Des ajustements transitoires, mais sans renverser la table. Après plusieurs réunions interministérielles, le gouvernement français a décidé lundi dernier de soutenir les entreprises de l’automobile menées par Renault qui jugent inatteignables les objectifs CO2 fixés par la réglementation européenne pour 2025.
Paris va donc tenter de convaincre ses partenaires européens de retirer ou d’aménager les pénalités auxquelles font face les constructeurs s’ils ne respectent pas la baisse des émissions de CO2 l’an prochain. Sans renoncer, officiellement, à l’objectif européen ultime d’interdire, dans dix ans, en 2035, la vente de voitures thermiques .
Le gouvernement français veut croire que, conscients de leurs intérêts de long terme, les constructeurs respecteront la réglementation d’eux-mêmes. Sans avoir besoin d’être menacés. « En 2019, on pouvait se demander si l’offre électrique allait émerger sans sanction, argumente une source au sein de l’exécutif. Mais aujourd’hui, les constructeurs ont investi des milliards d’euros , et ils veulent les rentabiliser. Il leur faut faire du volume et vendre des voitures à batteries. »
Disparition de la contrainte carbone
Est-ce tenable ? Une voiture thermique rapporte encore bien davantage qu’une voiture électrique. L’incitation est donc grande, chez les constructeurs, de vendre un maximum de véhicules à essence et de ne pas pousser outre mesure ceux dotés de batteries. Malgré les investissements déjà réalisés dans cette nouvelle motorisation. Certains, qui ont cédé à cette tentation, se retrouvent d’ailleurs aujourd’hui en difficulté.
Supprimer l’amende, aujourd’hui fixée à 95 euros par grammes de CO2 excédentaire, revient de plus à ramener à zéro la valeur du CO2 dans le calcul de la rentabilité des investissements des constructeurs dans l’électrique. Sans amende, le carbone n’est tout à coup plus une contrainte.
Remettre en cause le point de passage de 2025 revient à fragiliser toute la trajectoire devant aboutir sur la fin du thermique en 2035. « Avec un palier de -15 %, l’échéance de 2025 est la plus facile à tenir, expliquait il y a quelques semaines un responsable du secteur. En 2030, la baisse des émissions de CO2 devra être de 50 % ! Si on n’y arrive pas l’an prochain, nous n’y arriverons pas non plus lors des prochaines échéances. » D’autant moins si le secteur sait qu’il peut faire plier le politique et annihiler toute menace de pénalité.
Ouvrir la boîte de Pandore
Patrick Pelata, désormais consultant après avoir été longtemps numéro deux de Renault, ne dit pas autre chose. « Si les constructeurs ne passent pas 2025, ils n’y arriveront pas en 2030 et encore moins en 2035, explique-t-il.
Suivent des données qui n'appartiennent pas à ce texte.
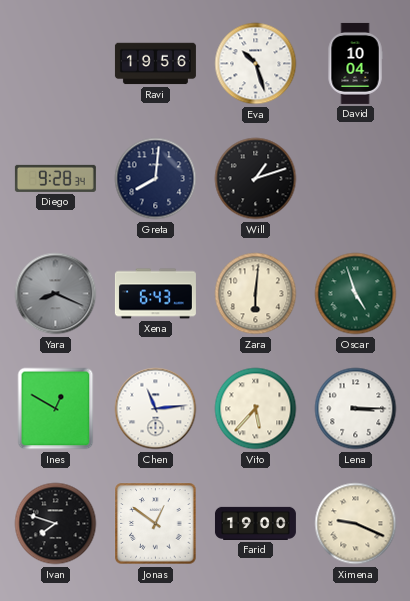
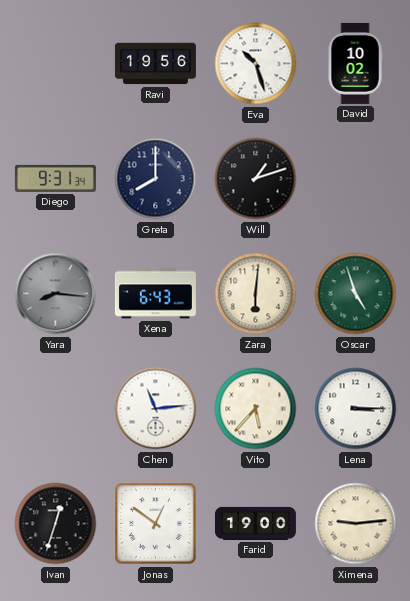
David: 10:04 -> 10:02
Diego: 9:28 -> 9:31
Greta: 8:01 -> 8:00
Yara: 8:19 -> 8:16
Ines: 12:50 -> none
Ivan: 7:48 -> 12:33
Ximena: 9:19 -> 9:14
Aménager l’échéance de 2025 reviendrait de facto à autoriser le secteur à ne pas suivre le plan fixé par l’Europe. » S’ils réussissent à faire sauter les sanctions pour l’année prochaine, pourquoi écoperaient-ils de pénalités en 2030 ?
Au sein du gouvernement français, on reconnaît d’ailleurs entre les lignes qu’on veut adoucir le rythme d’électrification à court terme pour ne pas sacrifier la chaîne de valeur de l’automobile. « Il faut que la transition se fasse dans un calendrier qui laisse au secteur le temps de se transformer et qui soit compatible avec le maintien d’une activité en Europe », explique une source ministérielle.
D’autant plus que la France, en s’attaquant aux pénalités pour 2025, pourrait donner un nouvel élan à ceux, nombreux, qui veulent dynamiter l’échéance de 2035. Le mois dernier, le patron de BMW Oliver Zipse a demandé à l’Europe de renoncer à la fin des moteurs thermiques à cette date. L’Association des constructeurs européens (ACEA) fait campagne pour avancer la clause de revoyure à 2025 avec la même revendication sous-jacente, tout comme l’Italie.